Expat Property And Wills
Many places in Dubai offer expats the ability to make their wills and assign their property for when they are no longer around.
A good reason and facility that comes with availing this chance is that the law of the Emirate allows expats to choose the law of domicile to apply to their estate.
This means the laws of their country of nationality can also apply, although for now, it is not entirely clear if this can also be done for permanent property, such as houses.
On the other hand, leaving a will does not automatically mean that the Islamic laws of the region will not apply to your immovable property. In this case, there is a number of things estate planning in Dubai – Globaleye UAE can help you do to avoid the application.
Getting Title Registered
To make sure your ownership cannot be disputed through regular means, the registration of the title to property is one of the best methods.
The law says that the land department has to issue a deed of registration to safeguard the title of the true owner.

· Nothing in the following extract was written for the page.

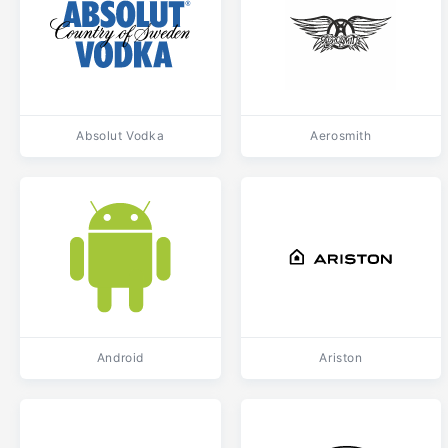
Absolut Vodka
Aerosmith
Android
Ariston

This title deed of property is also considered to be absolute proof of ownership under the law.
In order to get the title registered, a fee based on a percentage of the sold property is to be paid to the land department, which is 0.5% of the purchase price by the buyer, and 1.5% by the seller.
When developers are involved, the norm is somewhat different, and the buyer may have to pay the whole amount.
Inheritance Laws in Dubai
The new rules on property inheritance suggest that all declarations concerning inheritance have to be registered. Without registration, the heirs to the estate cannot enforce their rights against third parties.
For those claiming to be beneficiaries of the property of the deceased, there is a process they have to follow to become recognized as the owners of it.
They have to go to court and get a declaration that names them, ask the Sharia court to start the succession process, and then the declaration is registered against the deceased.
Using An Offshore Company To Own Property
As of now, it is unclear whether the wills of expats are capable of being shielded totally from being distributed according to the Islamic laws of the Emirate.
To make this a guarantee, expats have the option of using a reputable common law jurisdiction to ensure their assets are distributed according to their wishes.
In this case, the property is acquired by an offshore company, with the investors becoming shareholders in it. The legal guidance is contained in the Memorandum of Association (MOA) of the company, to which a clause about how to split the property when a shareholder dies is added.